El muerto es suyo. Y aunque intenten disimularlo no les disgusta -por no decir otra cosa- que haya fallecido en la cárcel. Era un anciano con una pésima salud y que padecía un alzhéimer agravado en los últimos años, pero les da exactamente igual que ese octogenario se disolviera en la soledad de la prisión sin saber ya ni su nombre. Más allá del cumplimiento de la pena, desde la tarde de anteayer revolotean como cuervos diligentes alrededor del difunto para denunciar cualquier señal de conmiseración como una villanía intolerable. Blanquearlo, lo llaman. No blanqueen al muerto, insisten. Ni una lágrima, ni un rictus de compasión o de horror, ni recordar lo que pudo haber hecho de bien en la vida. Los valerosos necrófagos confunden una condena judicial con una muerte civil que, a su juicio, debe avanzar más allá de la agonía y el finiquito biológico, una muerte civil ad aeternum, una interminable maldición en papel timbrado de cuyo cumplimiento son escrupulosos custodios. Si musitas una palabra de misericordia eres un hediondo cómplice de las canalladas y desafueros del muerto.

Han decretado que el muerto es suyo y suyo es el derecho a administrarlo simbólicamente en su particular carnicería moral.

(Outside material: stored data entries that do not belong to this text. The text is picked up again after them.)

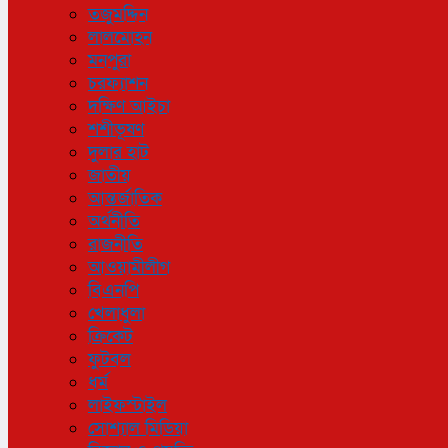
তজুমদ্দিন
লালমোহন
মনপুরা
চরফ্যাশন
দক্ষিণ আইচা
শশীভূষণ
দুলার হাট
জাতীয়
আন্তর্জাতিক
অর্থনীতি
রাজনীতি
আওয়ামীলীগ
বিএনপি
খেলাধুলা
ক্রিকেট
ফুটবল
ধর্ম
লাইফস্টাইল
সোশ্যাল মিডিয়া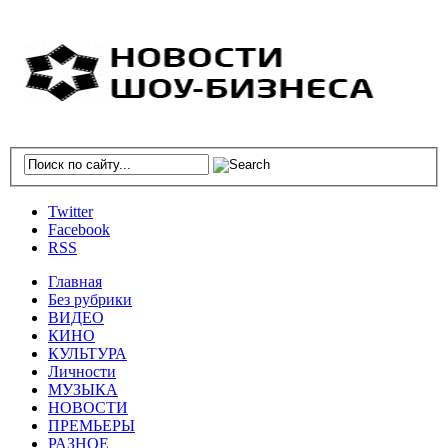
Twitter
Facebook
RSS
Главная
Без рубрики
ВИДЕО
КИНО
КУЛЬТУРА
Личности
МУЗЫКА
НОВОСТИ
ПРЕМЬЕРЫ
РАЗНОЕ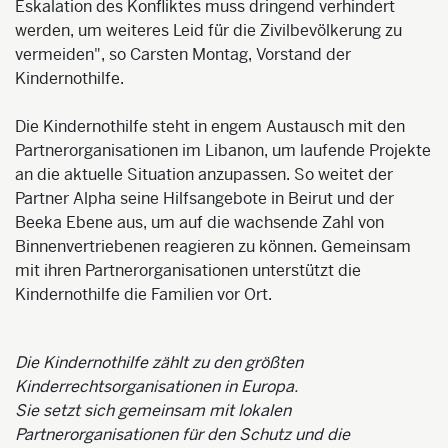
Eskalation des Konfliktes muss dringend verhindert
werden, um weiteres Leid für die Zivilbevölkerung zu
vermeiden", so Carsten Montag, Vorstand der
Kindernothilfe.
Die Kindernothilfe steht in engem Austausch mit den
Partnerorganisationen im Libanon, um laufende Projekte
an die aktuelle Situation anzupassen. So weitet der
Partner Alpha seine Hilfsangebote in Beirut und der
Beeka Ebene aus, um auf die wachsende Zahl von
Binnenvertriebenen reagieren zu können. Gemeinsam
mit ihren Partnerorganisationen unterstützt die
Kindernothilfe die Familien vor Ort.
Die Kindernothilfe zählt zu den größten
Kinderrechtsorganisationen in Europa.
Sie setzt sich gemeinsam mit lokalen
Partnerorganisationen für den Schutz und die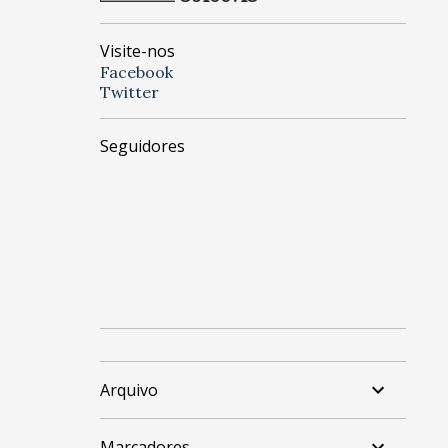
Visite-nos
Facebook
Twitter
Seguidores
Arquivo
Marcadores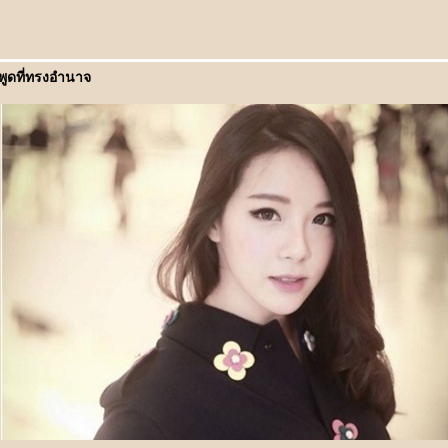
ที่ทรงอำนาจ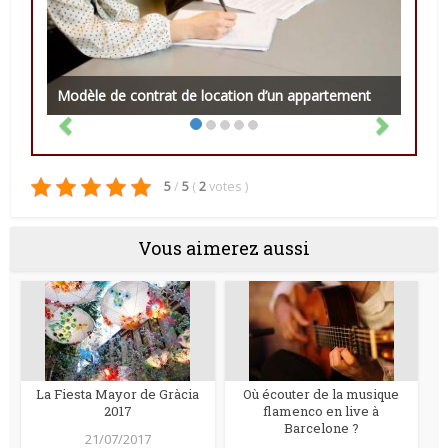
Modèle de contrat de location d’un appartement
5
/
5
(
2
votes
)
Vous aimerez aussi
La Fiesta Mayor de Gràcia
Où écouter de la musique
2017
flamenco en live à
Barcelone ?
21/07/2017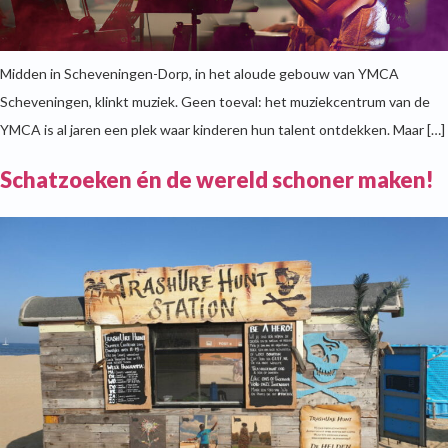
Midden in Scheveningen-Dorp, in het aloude gebouw van YMCA
Scheveningen, klinkt muziek. Geen toeval: het muziekcentrum van de
YMCA is al jaren een plek waar kinderen hun talent ontdekken. Maar […]
Schatzoeken én de wereld schoner maken!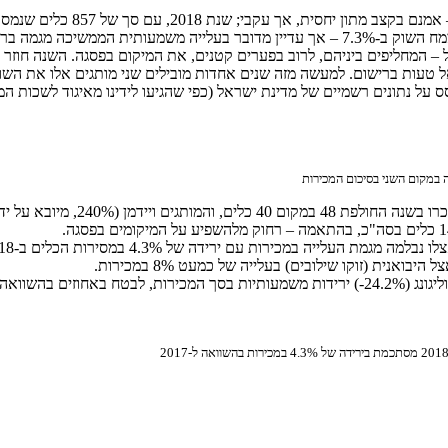
ל – המחליפים ביניהם, לרוב בפערים קטנים, את המיקום בפסגה. השנה חוזר 
בלבד, פער היכול גם להיכנס אל טעות ברישום. למעשה מזה שנים אחדות מובילים שני מותג
 על נתונים רשמיים של מדינת ישראל (כפי שהגיעו לידינו מאיגוד לשכות המס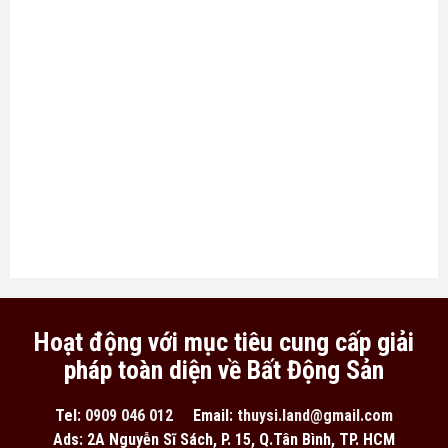
Hoạt động với mục tiêu cung cấp giải
pháp toàn diện về Bất Động Sản
Tel:
0909 046 012
Email:
thuysi.land@gmail.com
Ads: 2A Nguyễn Sĩ Sách, P. 15, Q.Tân Bình, TP. HCM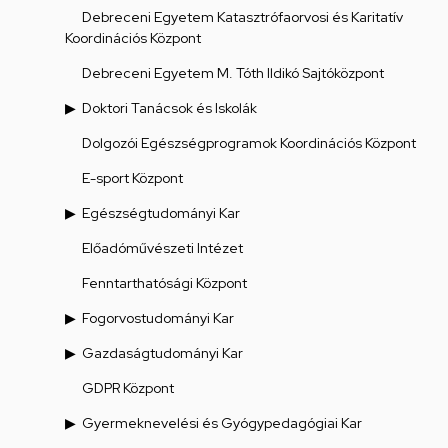
Debreceni Egyetem Katasztrófaorvosi és Karitatív
Koordinációs Központ
Debreceni Egyetem M. Tóth Ildikó Sajtóközpont
Doktori Tanácsok és Iskolák
Dolgozói Egészségprogramok Koordinációs Központ
E-sport Központ
Egészségtudományi Kar
Előadóművészeti Intézet
Fenntarthatósági Központ
Fogorvostudományi Kar
Gazdaságtudományi Kar
GDPR Központ
Gyermeknevelési és Gyógypedagógiai Kar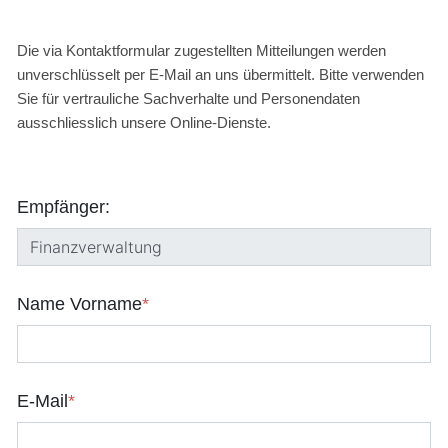
Die via Kontaktformular zugestellten Mitteilungen werden
unverschlüsselt per E-Mail an uns übermittelt. Bitte verwenden
Sie für vertrauliche Sachverhalte und Personendaten
ausschliesslich unsere Online-Dienste.
Empfänger:
Name Vorname
*
E-Mail
*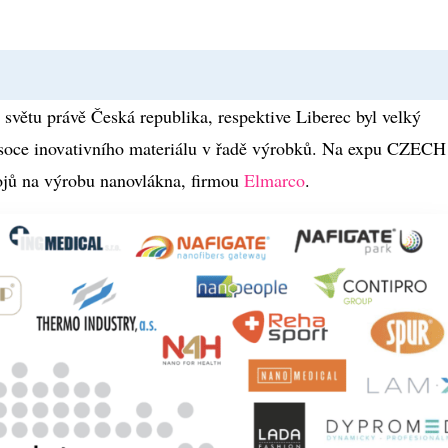
světu právě Česká republika, respektive Liberec byl velký
ysoce inovativního materiálu v řadě výrobků. Na expu CZECH
ojů na výrobu nanovlákna, firmou
Elmarco
.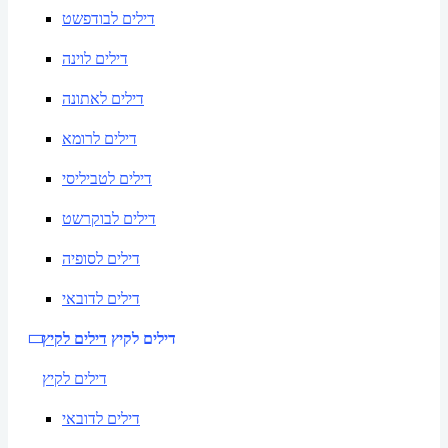
דילים לבודפשט
דילים לוינה
דילים לאתונה
דילים לרומא
דילים לטביליסי
דילים לבוקרשט
דילים לסופיה
דילים לדובאי
דילים לקיץ
דילים לקיץ
דילים לקיץ
דילים לדובאי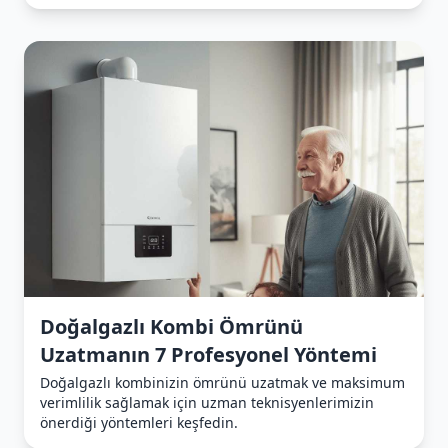
Doğalgazlı Kombi Ömrünü
Uzatmanın 7 Profesyonel Yöntemi
Doğalgazlı kombinizin ömrünü uzatmak ve maksimum
verimlilik sağlamak için uzman teknisyenlerimizin
önerdiği yöntemleri keşfedin.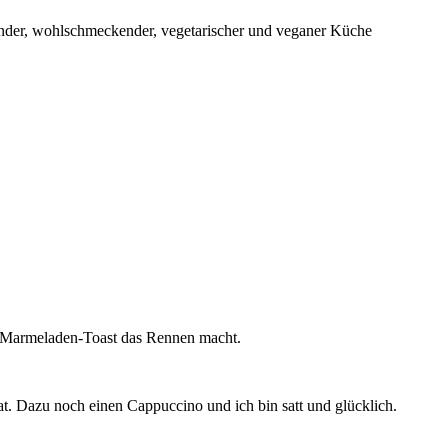
sunder, wohlschmeckender, vegetarischer und veganer Küche
in Marmeladen-Toast das Rennen macht.
t. Dazu noch einen Cappuccino und ich bin satt und glücklich.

Como todos los demás que están en la trena por este asunto, por unos delitos cuya honda y abusiva gravedad no se le escapa a nadie y que sin duda deben purgar. En cierta forma, además de cumplir sentencia, son rehenes para políticos y periodistas que ven en unas condenas cuyo filón está lejos de agotarse. Pero, esto. Este tratamiento sañudo a un inválido que ya no reconocía a nadie, que se pasaba las horas en una silla de ruedas, y cuyo fallecimiento se comunica a los familiares por una escueta llamada telefónica. Esta situación te lleva a un pálpito de desasosiego y espanto que, asombrosamente, no tendrá ningún responsable, ni siquiera alguien que explique cómo se desembocó en esta crónica anunciada entre cuatro paredes.

La compasión es quizás la forma más rara de generosidad. La compasión por los que han obrado mal, han cometido delitos o practicado vilezas o atropellos no es una extravagancia. Todos merecemos una compasión que además es o puede llegar a ser una vía de conocimiento. "Nadie puede quedarse en sí mismo", escribió Enmanuel Levinas, "pues la humanidad del hombre, la subjetividad, es una responsabilidad por los otros, una vulnerabilidad extrema". Como somos moralmente responsables de nuestra relación con los otros compartimos su horror, su dolor o su angustia. Compadecer es intentar entender ese núcleo espantoso de vulnerabilidad que nos hace humanos. Entender comportamientos éticamente intolerables nos ayuda a convivir mejor y secar las raíces de abusos, engaños y miserias. Porque el otro -también el culpable- es siempre algo más que sus actos. Las pequeñas hienas que confunden informar con tener la razón deberían tranquilizarse y reparar en sus pequeñas, malolientes contradicciones. El periodismo es un inacabable ejercicio de comprensión y jamás exige como último acto de servicio escupir sobre una tumba.